▶ Assignment
The reply should contain only the lines from the start of the records through the line with "2 ОФИЦИАЛЬНЫХ ЧАТА В МАХ", reproduced verbatim and without pictures.

▶ Collected data
*-*-*
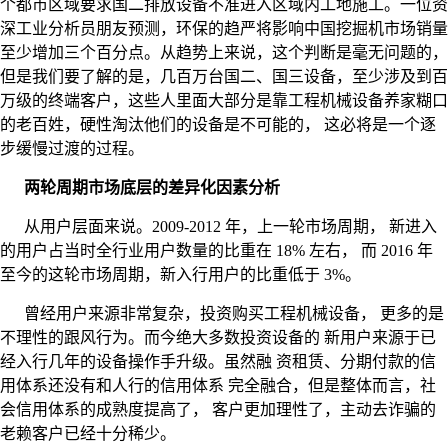
个都市区域要求国二排放设备不准进入区域内工地施工。一位资
深工业分析员朋友预测，环保的趋严将影响中国挖掘机市场销量
至少增加三个百分点。从趋势上来说，这个判断是毫无问题的，
但是我们要了解的是，几百万台国二、国三设备，至少涉及到百
万级的终端客户，这些人里面大部分是靠工程机械设备养家糊口
的老百姓，硬性淘汰他们的设备是不可能的， 这必将是一个逐
步缓慢过渡的过程。
两轮周期市场底层的差异化因素分析
从用户层面来说。2009-2012 年，上一轮市场周期， 新进入
的用户占当时全行业用户数量的比重在 18% 左右， 而 2016 年
至今的这轮市场周期，新入行用户的比重低于 3%。
曾经用户来源非常复杂，投资购买工程机械设备， 更多的是
不理性的跟风行为。而今绝大多数投资设备的 新用户来源于已
经入行几年的设备操作手升级。虽然融 资租赁、分期付款的信
用体系还没有和人行的信用体系 完全融合，但是整体而言，社
会信用体系的成熟度提高了， 客户更加理性了，主动去诈骗的
老赖客户已经十分稀少。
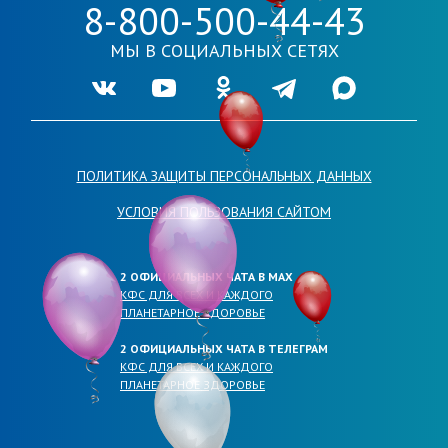
8-800-500-44-43
МЫ В СОЦИАЛЬНЫХ СЕТЯХ
Ссылка на нашу группу во VKontakte
Ссылка на наш канал в Youtube
Ссылка на нашу группу в Одноклассника
Ссылка на наш канал в Telegr
Ссылка на наш кана
ПОЛИТИКА ЗАЩИТЫ ПЕРСОНАЛЬНЫХ ДАННЫХ
УСЛОВИЯ ПОЛЬЗОВАНИЯ САЙТОМ
2 ОФИЦИАЛЬНЫХ ЧАТА В МАХ
КФС ДЛЯ ВСЕХ И КАЖДОГО
ПЛАНЕТАРНОЕ ЗДОРОВЬЕ
2 ОФИЦИАЛЬНЫХ ЧАТА В ТЕЛЕГРАМ
КФС ДЛЯ ВСЕХ И КАЖДОГО
ПЛАНЕТАРНОЕ ЗДОРОВЬЕ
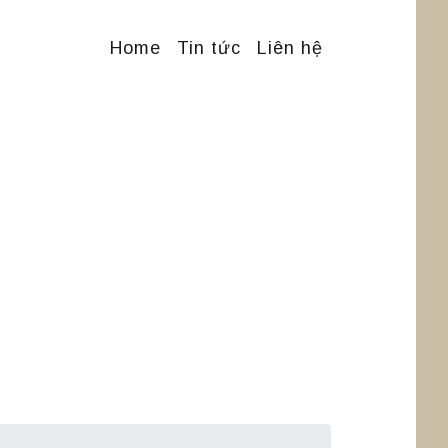
Home
Tin tức
Liên hệ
*-*-*
▶ Solution to this task
个都市区域要求国二排放设备不准进入区域内工地施工。一位资
深工业分析员朋友预测，环保的趋严将影响中国挖掘机市场销量
至少增加三个百分点。从趋势上来说，这个判断是毫无问题的，
但是我们要了解的是，几百万台国二、国三设备，至少涉及到百
万级的终端客户，这些人里面大部分是靠工程机械设备养家糊口
的老百姓，硬性淘汰他们的设备是不可能的， 这必将是一个逐
步缓慢过渡的过程。
两轮周期市场底层的差异化因素分析
从用户层面来说。2009-2012 年，上一轮市场周期， 新进入
的用户占当时全行业用户数量的比重在 18% 左右， 而 2016 年
至今的这轮市场周期，新入行用户的比重低于 3%。
曾经用户来源非常复杂，投资购买工程机械设备， 更多的是
不理性的跟风行为。而今绝大多数投资设备的 新用户来源于已
经入行几年的设备操作手升级。虽然融 资租赁、分期付款的信
用体系还没有和人行的信用体系 完全融合，但是整体而言，社
会信用体系的成熟度提高了， 客户更加理性了，主动去诈骗的
老赖客户已经十分稀少。
8-800-500-44-43
МЫ В СОЦИАЛЬНЫХ СЕТЯХ
Ссылка на нашу группу во VKontakte
Ссылка на наш канал в Youtube
Ссылка на нашу группу в Одноклассника
Ссылка на наш канал в Telegr
Ссылка на наш кана
ПОЛИТИКА ЗАЩИТЫ ПЕРСОНАЛЬНЫХ ДАННЫХ
УСЛОВИЯ ПОЛЬЗОВАНИЯ САЙТОМ
2 ОФИЦИАЛЬНЫХ ЧАТА В МАХ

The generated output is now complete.